Among the handful of other known prokaryotic motility mechanisms are those employed by the Mycoplasma, a genus in the class Mollicutes of the low G+C Gram-positive bacteria (Firmicutes). (Video of Mycoplasma motility) The Mollicutes share several defining characteristics, most obviously the lack of cell wall that gives them their name (mollis is Latin for ‘soft’ or ‘pliable’). Therefore, although they phylogenetically fall in the Firmicutes, the Mollicutes have no cell wall for the Gram stain and are not susceptible to the antibiotics that target bacterial cell wall synthesis. In addition, the Mollicutes are some of the smallest cells known at 0.2 – 0.3 μm in length. Although they can be grown independently, these bacteria are often closely associated with host organisms, allowing the bacteria to attain drastically reduced genome sizes (The ~500,000 kilobases of M. genitalium is the lower limit for forming colonies on agar).

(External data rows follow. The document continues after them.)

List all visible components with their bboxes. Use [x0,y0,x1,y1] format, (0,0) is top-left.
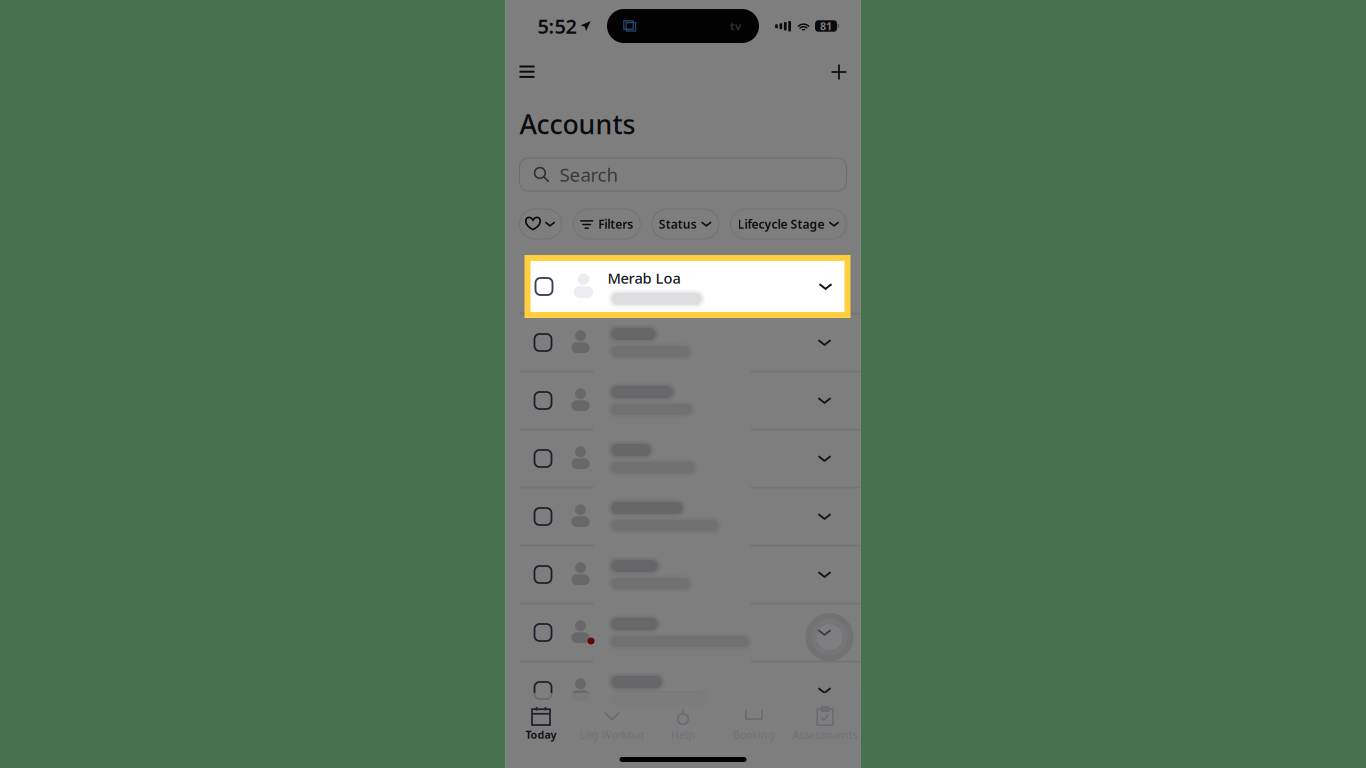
button[interactable]: Merab Loa [524,255,850,318]
button[interactable] [506,430,860,487]
staticText: tv [730,19,741,33]
staticText: Search [560,162,618,187]
staticText: Status [659,216,697,232]
button[interactable] [506,488,860,545]
button[interactable] [506,662,860,719]
button[interactable] [506,372,860,429]
staticText: Assessments [792,727,858,742]
button[interactable]: Status [652,209,719,239]
button[interactable]: Menu [510,56,544,88]
button[interactable]: Favorites filter [520,209,562,239]
staticText: Today [526,727,556,742]
button[interactable]: Lifecycle Stage [730,209,846,239]
staticText: Log Workout [580,727,644,742]
staticText: Merab Loa [608,268,680,288]
staticText: Filters [598,216,633,232]
button[interactable]: Log Workout [576,706,648,739]
staticText: Accounts [520,106,636,142]
staticText: Help [671,727,695,742]
button[interactable] [506,314,860,371]
staticText: Lifecycle Stage [738,216,824,232]
button[interactable]: Filters [573,209,640,239]
button[interactable] [506,256,860,313]
button[interactable] [506,546,860,603]
button[interactable]: Assessments [790,706,860,739]
staticText: Booking [733,727,775,742]
button[interactable] [506,604,860,661]
button[interactable]: Help [648,706,718,739]
button[interactable]: Today [506,706,576,739]
staticText: 5:52 [538,13,576,39]
staticText: 81 [820,19,832,33]
button[interactable]: Add [822,56,856,88]
button[interactable]: Booking [718,706,790,739]
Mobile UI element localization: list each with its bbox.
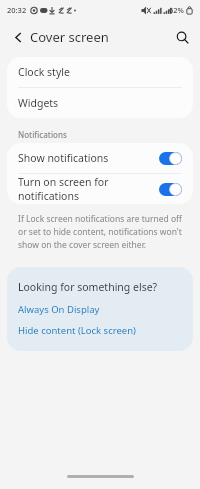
staticText: Turn on screen for notifications [18, 175, 153, 203]
button[interactable]: Turn on screen for notifications [7, 174, 193, 204]
button[interactable]: Always On Display [18, 303, 100, 316]
staticText: Notifications [18, 129, 67, 140]
button[interactable]: Clock style [7, 57, 193, 87]
staticText: Clock style [18, 65, 70, 79]
button[interactable]: Back [6, 25, 30, 49]
staticText: Widgets [18, 96, 59, 110]
staticText: If Lock screen notifications are turned … [18, 213, 182, 251]
staticText: Always On Display [18, 303, 100, 316]
button[interactable]: Hide content (Lock screen) [18, 324, 136, 337]
staticText: Hide content (Lock screen) [18, 324, 136, 337]
staticText: Show notifications [18, 151, 153, 165]
button[interactable]: Toggle [159, 152, 182, 165]
button[interactable]: Widgets [7, 88, 193, 118]
staticText: 62% [169, 5, 184, 15]
staticText: Looking for something else? [18, 280, 158, 294]
button[interactable]: Show notifications [7, 143, 193, 173]
button[interactable]: Toggle [159, 183, 182, 196]
button[interactable]: Search [170, 25, 194, 49]
staticText: 20:32 [7, 5, 27, 15]
staticText: Cover screen [30, 28, 109, 46]
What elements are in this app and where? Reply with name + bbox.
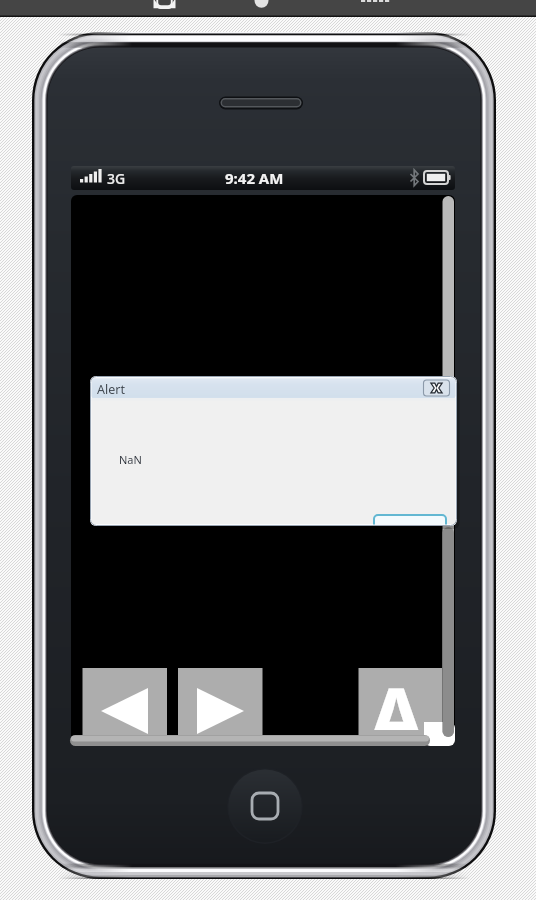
- button[interactable]: Close: [423, 380, 450, 397]
- staticText: 9:42 AM: [225, 168, 284, 188]
- staticText: A: [369, 668, 424, 730]
- button[interactable]: Back: [82, 668, 167, 737]
- button[interactable]: Text size: [358, 668, 442, 737]
- staticText: 3G: [107, 169, 126, 188]
- button[interactable]: Forward: [178, 668, 263, 737]
- button[interactable]: OK: [374, 515, 446, 525]
- staticText: NaN: [119, 452, 142, 467]
- staticText: Alert: [97, 381, 125, 398]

Recently featured in the news and here for its role in the synthetic biology research of the J. Craig Venter Institute, Mycoplasma also has played an important role in pathogenesis in livestock (M. mycoides) and in humans (M. pneumoniae and M. genitalium). They are also a frequent contamination of laboratory eukaryotic cell cultures, a significant risk for inducing data artifacts in cell cultures. Together, these traits make Mycoplasma a fascinating subject for study in a variety of fields. In particular, the mysterious motility observed for species of the M. pneumoniae cluster has inspired enthralling research that begins to illuminate novel mechanisms of prokaryotic motility.
(A) When treated with Triton X-100 detergent to permeabilize the cell membrane, M. mobile leaves behind a 'ghost cytoskeleton visualized by negative-stain electron microscopy. It resembles a 'jellyfish' composed of two distinct regions, a 'bell' and 'tentacles'. Scale bar = 200 nm. (B) Averaged composite image of 'jellyfish' particles. Scale bar = 10 nm. (C) Cartoon of the different cytoskeletal structures between the 'bell' and 'tentacles'. Source: Image with modification.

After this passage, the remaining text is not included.